» **Exercise prompt**: Starting with the line containing "G-Shock GA-B010-1A" and going on through the line containing "HK$1,480.00", return the lines of the data below exactly, and only those.
• • • • •
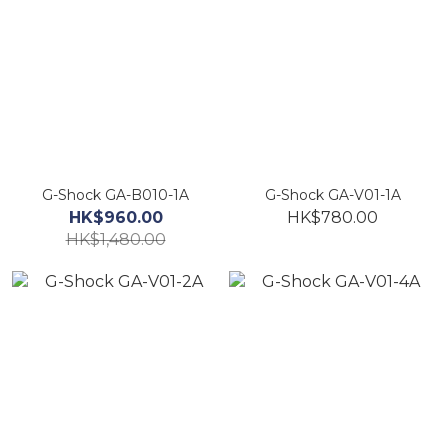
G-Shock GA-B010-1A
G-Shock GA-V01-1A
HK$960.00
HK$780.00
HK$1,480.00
• • • • •
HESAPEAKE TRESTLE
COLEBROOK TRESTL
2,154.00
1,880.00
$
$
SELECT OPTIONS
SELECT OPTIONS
• • • • •
» **Response**:
G-Shock GA-B010-1A
G-Shock GA-V01-1A
HK$960.00
HK$780.00
HK$1,480.00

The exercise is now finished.